Several studies have shown that human error, and lack of situational awareness in particular, are important factors contributing to collisions (Chauvin et al., 2013, Gale and Patraiko, 2007, Grech et al., 2002). A collision alert system (CAS) enhances situational awareness of ship officers or Vessel Traffic Service (VTS) personnel, aiding operational decision making. A recent analysis has shown that implementing an enhanced CAS in a VTS center may be a cost-efficient risk-reducing measure (Lehikoinen et al., 2015).
The most widely used CAS is the Automatic Radar Plotting Aid (ARPA). This technology tracks several targets and displays proximity indicators used for operational risk assessment. ARPA also includes a CAS, requiring two input values: limits for the Distance at Closest Point of Approach (DCPAlim) and the Time to Closest Point of Approach (TCPAlim) (Chin and Debnath, 2009).

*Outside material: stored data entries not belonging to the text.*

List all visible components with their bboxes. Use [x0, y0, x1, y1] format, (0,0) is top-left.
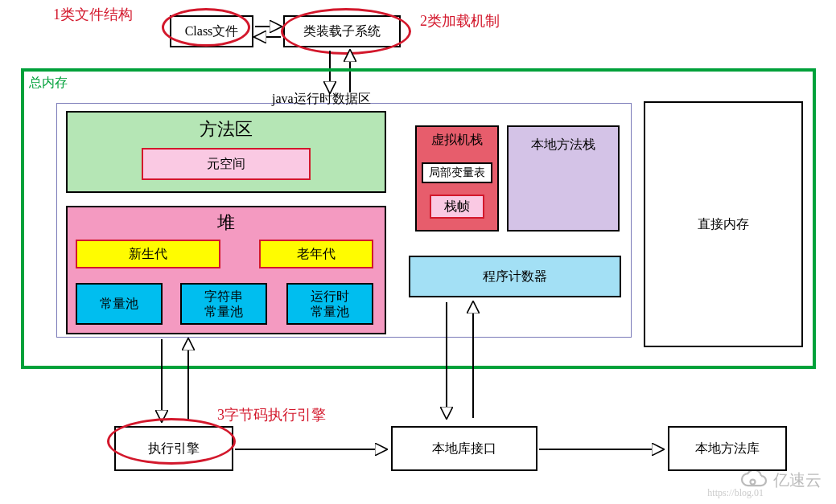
exec-engine-label: 执行引擎 [148, 440, 200, 457]
constpool-label: 常量池 [100, 296, 138, 313]
method-area-label: 方法区 [68, 117, 385, 141]
nativestack-box: 本地方法栈 [507, 125, 620, 232]
annotation-2: 2类加载机制 [420, 11, 500, 31]
class-file-box: Class文件 [170, 15, 253, 47]
newgen-label: 新生代 [129, 246, 167, 263]
vmstack-label: 虚拟机栈 [417, 132, 497, 149]
nativestack-label: 本地方法栈 [531, 137, 595, 154]
oldgen-label: 老年代 [297, 246, 336, 263]
loader-label: 类装载子系统 [303, 23, 381, 40]
rtpool-label-2: 常量池 [311, 304, 349, 319]
stackframe-box: 栈帧 [430, 195, 484, 219]
native-lib-box: 本地方法库 [668, 426, 787, 471]
native-interface-box: 本地库接口 [391, 426, 537, 471]
heap-label: 堆 [68, 211, 385, 235]
native-interface-label: 本地库接口 [432, 440, 496, 457]
watermark-text: 亿速云 [773, 469, 822, 491]
rtpool-box: 运行时 常量池 [286, 283, 373, 325]
localvartable-label: 局部变量表 [429, 166, 485, 180]
pc-label: 程序计数器 [483, 268, 547, 285]
svg-point-10 [751, 479, 756, 484]
newgen-box: 新生代 [76, 240, 220, 268]
total-memory-label: 总内存 [29, 75, 68, 92]
strpool-label-2: 常量池 [204, 304, 243, 319]
method-area-box: 方法区 元空间 [66, 111, 386, 193]
right-arrow-icon [536, 439, 671, 460]
exec-engine-box: 执行引擎 [114, 426, 233, 471]
runtime-data-area-label: java运行时数据区 [272, 91, 371, 108]
rtpool-label-1: 运行时 [311, 289, 349, 304]
annotation-1: 1类文件结构 [53, 5, 133, 24]
oldgen-box: 老年代 [259, 240, 373, 268]
pc-box: 程序计数器 [409, 256, 621, 297]
right-arrow-icon [232, 439, 394, 460]
cloud-icon [739, 471, 768, 490]
localvartable-box: 局部变量表 [422, 162, 492, 183]
watermark: 亿速云 [739, 469, 822, 491]
loader-box: 类装载子系统 [283, 15, 401, 47]
direct-memory-label: 直接内存 [698, 216, 749, 233]
annotation-3: 3字节码执行引擎 [217, 405, 326, 424]
direct-memory-box: 直接内存 [644, 101, 803, 347]
metaspace-label: 元空间 [207, 156, 245, 173]
constpool-box: 常量池 [76, 283, 163, 325]
bi-arrow-icon [253, 19, 284, 43]
stackframe-label: 栈帧 [444, 199, 470, 215]
strpool-box: 字符串 常量池 [180, 283, 267, 325]
class-file-label: Class文件 [185, 23, 239, 40]
metaspace-box: 元空间 [142, 148, 311, 180]
strpool-label-1: 字符串 [204, 289, 243, 304]
native-lib-label: 本地方法库 [695, 440, 760, 457]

The ARPA CAS has several drawbacks. First, there are no commonly agreed settings for the limiting values. Second, ARPA alarms sound frequently during normal navigation, causing nuisances as these are often perceived as unnecessary. This relates to the fact that ARPA only relies on DCPA and TCPA, while the same values for these indicators can, depending on e.g. relative bearing and heading, lead to a different risk interpretation and need for action. Consequently, some officers set DCPAlim and TCPAlim at zero, effectively switching off the CAS (Baldauf et al., 2011). Third, ARPA alarms are not informative in special operations such as convoys through ice fields. Finally, in special situations, ARPA can raise an alarm only when collision is unavoidable. This is illustrated in Video 1, which shows a radar sequence of a vessel transiting the Singapore Straits (Pahdi, 2011), with settings TCPAlim = 2 min and DCPAlim = 0.3 nm. Following events are of interest. 13:09: one target in close range to starboard is tracked. 13:13: alarm sounds. 13:35: target vessel overtaking on starboard side of own vessel makes a sharp turn to port. 13:38: own vessel initiates a turn. 13:40: own ship starts turning and alarm sounds. 13:42: a collision occurs.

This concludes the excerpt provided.